Data to process Block Start
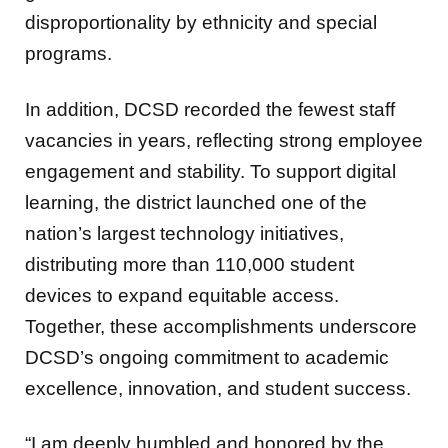
disproportionality by ethnicity and special
programs.
In addition, DCSD recorded the fewest staff
vacancies in years, reflecting strong employee
engagement and stability. To support digital
learning, the district launched one of the
nation’s largest technology initiatives,
distributing more than 110,000 student
devices to expand equitable access.
Together, these accomplishments underscore
DCSD’s ongoing commitment to academic
excellence, innovation, and student success.
“I am deeply humbled and honored by the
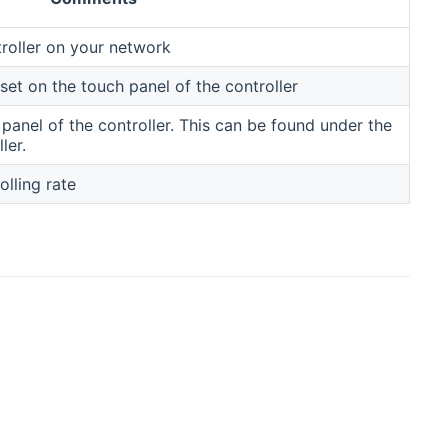
troller on your network
et on the touch panel of the controller
panel of the controller. This can be found under the
ler.
lling rate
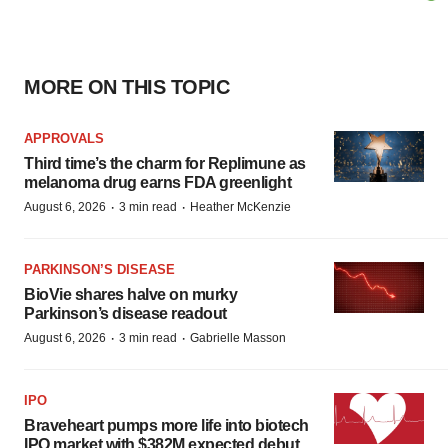
MORE ON THIS TOPIC
APPROVALS
Third time’s the charm for Replimune as
melanoma drug earns FDA greenlight
·
·
August 6, 2026
3 min read
Heather McKenzie
PARKINSON’S DISEASE
BioVie shares halve on murky
Parkinson’s disease readout
·
·
August 6, 2026
3 min read
Gabrielle Masson
IPO
Braveheart pumps more life into biotech
IPO market with $382M expected debut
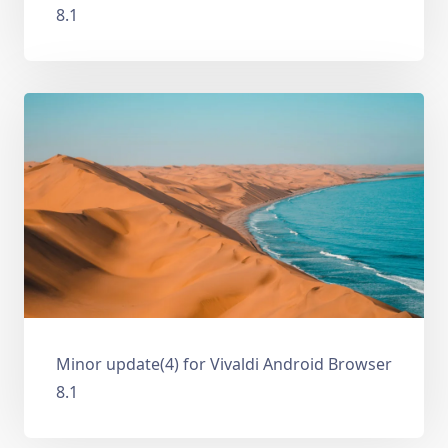
8.1
Minor update(4) for Vivaldi Android Browser
8.1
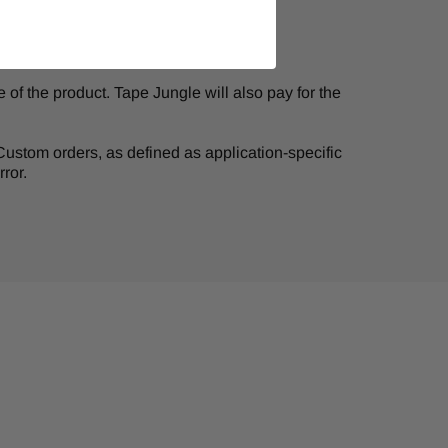
of the product. Tape Jungle will also pay for the
. Custom orders, as defined as application-specific
ror.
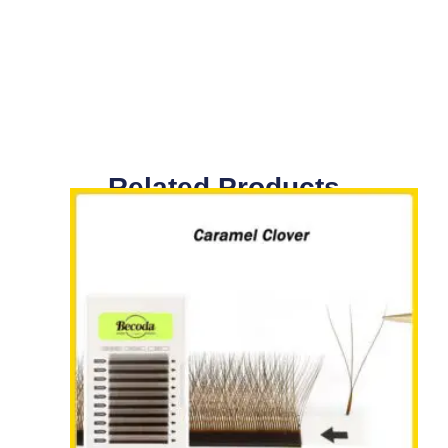
Related Products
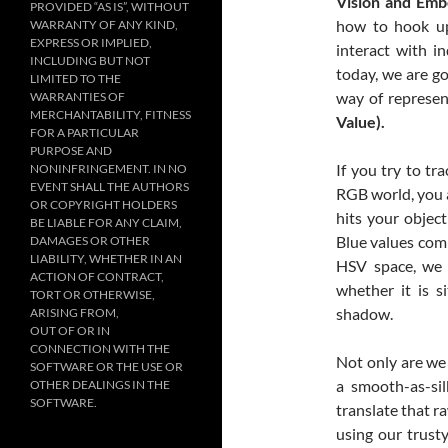
Vision and Emb
PROVIDED “AS IS”, WITHOUT
how to hook up
WARRANTY OF ANY KIND,
EXPRESS OR IMPLIED,
interact with i
INCLUDING BUT NOT
today, we are go
LIMITED TO THE
way of represen
WARRANTIES OF
MERCHANTABILITY, FITNESS
Value).
FOR A PARTICULAR
PURPOSE AND
If you try to tra
NONINFRINGEMENT. IN NO
EVENT SHALL THE AUTHORS
RGB world, you 
OR COPYRIGHT HOLDERS
hits your objec
BE LIABLE FOR ANY CLAIM,
Blue values comp
DAMAGES OR OTHER
LIABILITY, WHETHER IN AN
HSV space, we c
ACTION OF CONTRACT,
whether it is s
TORT OR OTHERWISE,
shadow.
ARISING FROM,
OUT OF OR IN
CONNECTION WITH THE
Not only are we
SOFTWARE OR THE USE OR
a smooth-as-si
OTHER DEALINGS IN THE
SOFTWARE.
translate that r
using our trust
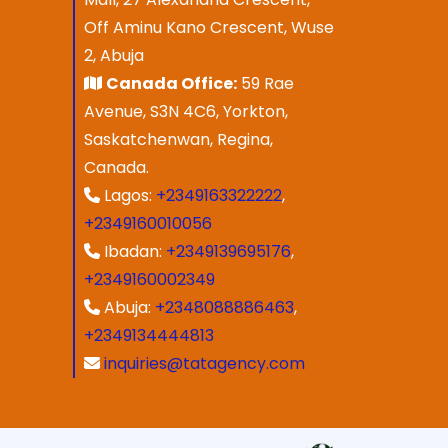
Off Aminu Kano Crescent, Wuse
2, Abuja
Canada Office:
59 Rae
Avenue, S3N 4C6, Yorkton,
Saskatchenwan, Regina,
Canada.
Lagos:
+2349163322222
,
+2349160010056
Ibadan:
+2349139695176
,
+2349160002349
Abuja:
+2348088886463
,
+2349134444813
inquiries@tatagency.com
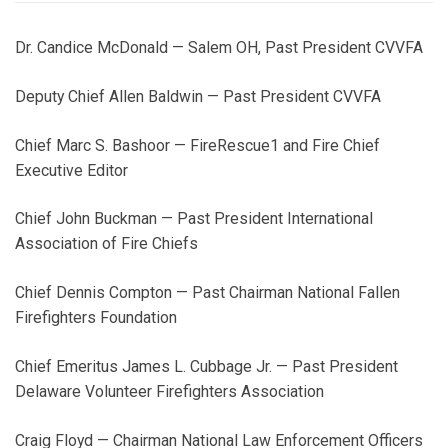
Dr. Candice McDonald — Salem OH, Past President CVVFA
Deputy Chief Allen Baldwin — Past President CVVFA
Chief Marc S. Bashoor — FireRescue1 and Fire Chief
Executive Editor
Chief John Buckman — Past President International
Association of Fire Chiefs
Chief Dennis Compton — Past Chairman National Fallen
Firefighters Foundation
Chief Emeritus James L. Cubbage Jr. — Past President
Delaware Volunteer Firefighters Association
Craig Floyd — Chairman National Law Enforcement Officers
Data to process Block End
§ Task description:
Only one stretch of the material above is wanted: the line containing "Third time’s the charm for Replimune as" through the line containing "how to hook up". Restate it word for word, minus the pictures.

§ Exercise output:
Third time’s the charm for Replimune as
melanoma drug earns FDA greenlight
·
·
August 6, 2026
3 min read
Heather McKenzie
PARKINSON’S DISEASE
BioVie shares halve on murky
Parkinson’s disease readout
·
·
August 6, 2026
3 min read
Gabrielle Masson
IPO
Braveheart pumps more life into biotech
IPO market with $382M expected debut
8.1
Minor update(4) for Vivaldi Android Browser
8.1
of the product. Tape Jungle will also pay for the
. Custom orders, as defined as application-specific
ror.
Related Products
Vision and Emb
PROVIDED “AS IS”, WITHOUT
how to hook up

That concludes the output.